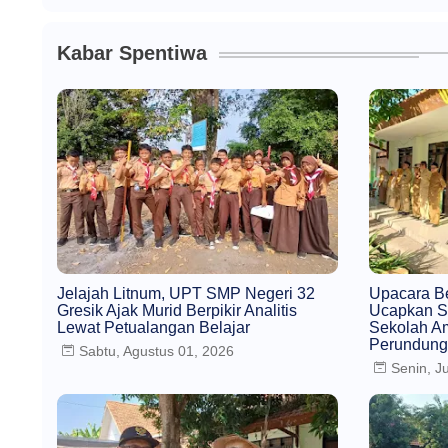
Kabar Spentiwa
Jelajah Litnum, UPT SMP Negeri 32
Upacara B
Gresik Ajak Murid Berpikir Analitis
Ucapkan S
Lewat Petualangan Belajar
Sekolah A
Perundun
Sabtu, Agustus 01, 2026
Senin, Ju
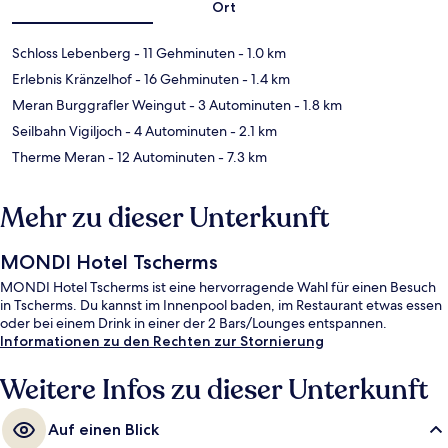
Ort
Schloss Lebenberg
- 11 Gehminuten
- 1.0 km
Erlebnis Kränzelhof
- 16 Gehminuten
- 1.4 km
Meran Burggrafler Weingut
- 3 Autominuten
- 1.8 km
Seilbahn Vigiljoch
- 4 Autominuten
- 2.1 km
Therme Meran
- 12 Autominuten
- 7.3 km
Mehr zu dieser Unterkunft
MONDI Hotel Tscherms
MONDI Hotel Tscherms ist eine hervorragende Wahl für einen Besuch
in Tscherms. Du kannst im Innenpool baden, im Restaurant etwas essen
oder bei einem Drink in einer der 2 Bars/Lounges entspannen.
Informationen zu den Rechten zur Stornierung
Weitere Infos zu dieser Unterkunft
Auf einen Blick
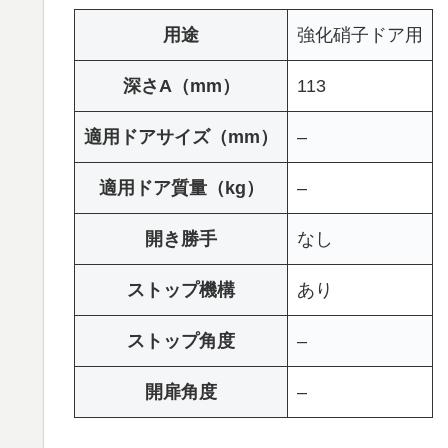
用途
強化硝子ドア用
深さA（mm）
113
適用ドアサイズ（mm）
–
適用ドア質量（kg）
–
開き勝手
なし
ストップ機構
あり
ストップ角度
–
開扉角度
–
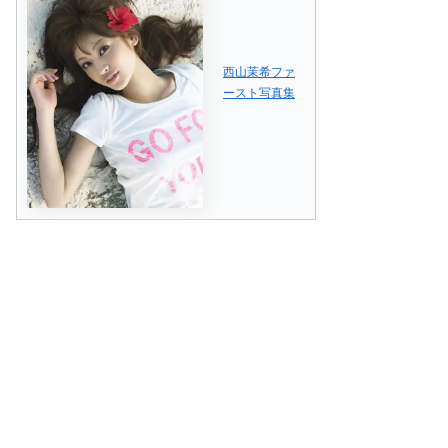
西山茉希ファ
ースト写真集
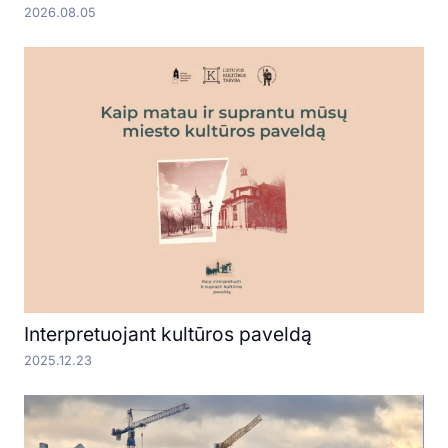
2026.08.05
Interpretuojant kultūros paveldą
2025.12.23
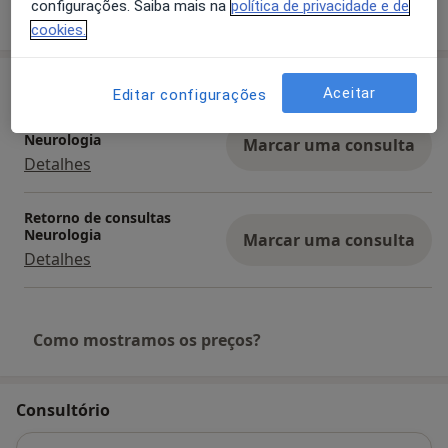
Mostrar mais detalhes
configurações. Saiba mais na
política de privacidade e de
sobre a experiência
cookies.
Serviços e preços
Aceitar
Editar configurações
Primeira consulta
Neurologia
Marcar uma consulta
Detalhes
Retorno de consultas
Neurologia
Marcar uma consulta
Detalhes
Como mostramos os preços?
Consultório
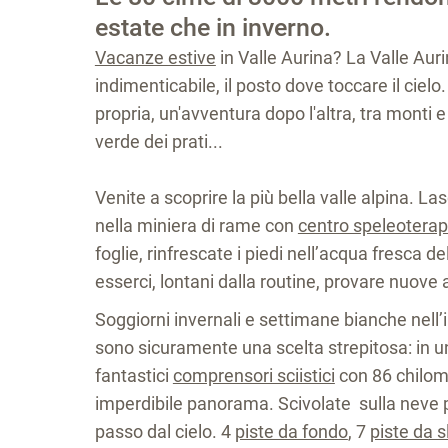
estate che in inverno.
Vacanze estive
in Valle Aurina? La Valle Auri
indimenticabile, il posto dove toccare il ciel
propria, un'avventura dopo l'altra, tra monti e 
verde dei prati...
Venite a scoprire la più bella valle alpina. La
nella miniera di rame con
centro speleoterap
foglie, rinfrescate i piedi nell’acqua fresca
esserci, lontani dalla routine, provare nuove 
Soggiorni invernali e settimane bianche nell
sono sicuramente una scelta strepitosa: in un
fantastici
comprensori sciistici
con 86 chilome
imperdibile panorama. Scivolate sulla neve p
passo dal cielo. 4
piste da fondo
,
7
piste da sl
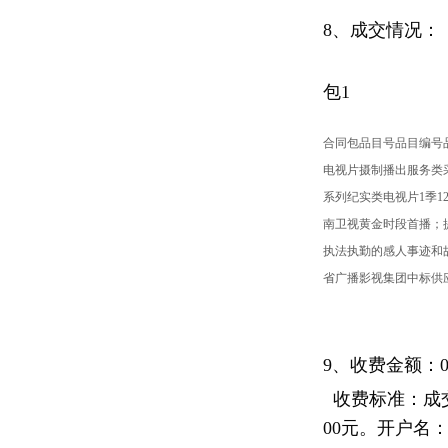
8、成交情况：
包1
合同包品目号品目编号品
电视片摄制播出服务类采购
系列纪实类电视片1季1
南卫视黄金时段首播；
执法执勤的感人事迹和
省广播影视集团中标供应商
9、收费金额：
0
收费标准：
成
00元。开户名：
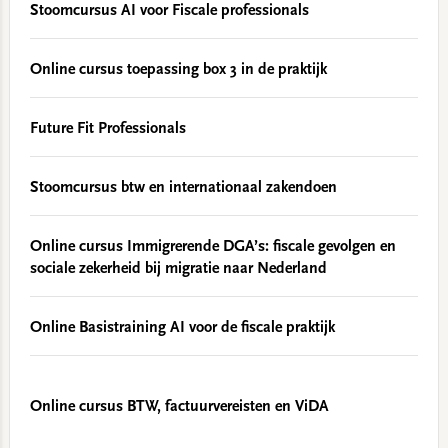
Stoomcursus AI voor Fiscale professionals
Online cursus toepassing box 3 in de praktijk
Future Fit Professionals
Stoomcursus btw en internationaal zakendoen
Online cursus Immigrerende DGA’s: fiscale gevolgen en
sociale zekerheid bij migratie naar Nederland
Online Basistraining AI voor de fiscale praktijk
Online cursus BTW, factuurvereisten en ViDA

=-=-=

**Task description**
For the data above, set down exactly the lines from the line with "Gresik Ajak Murid Berpikir Analitis" to the line with "in Tscherms. Du", both included, leaving pictures out.

**Result for this task**
Gresik Ajak Murid Berpikir Analitis
Ucapkan S
Lewat Petualangan Belajar
Sekolah A
Perundun
Sabtu, Agustus 01, 2026
Senin, Ju
Ort
Schloss Lebenberg
- 11 Gehminuten
- 1.0 km
Erlebnis Kränzelhof
- 16 Gehminuten
- 1.4 km
Meran Burggrafler Weingut
- 3 Autominuten
- 1.8 km
Seilbahn Vigiljoch
- 4 Autominuten
- 2.1 km
Therme Meran
- 12 Autominuten
- 7.3 km
Mehr zu dieser Unterkunft
MONDI Hotel Tscherms
MONDI Hotel Tscherms ist eine hervorragende Wahl für einen Besuch
in Tscherms. Du kannst im Innenpool baden, im Restaurant etwas essen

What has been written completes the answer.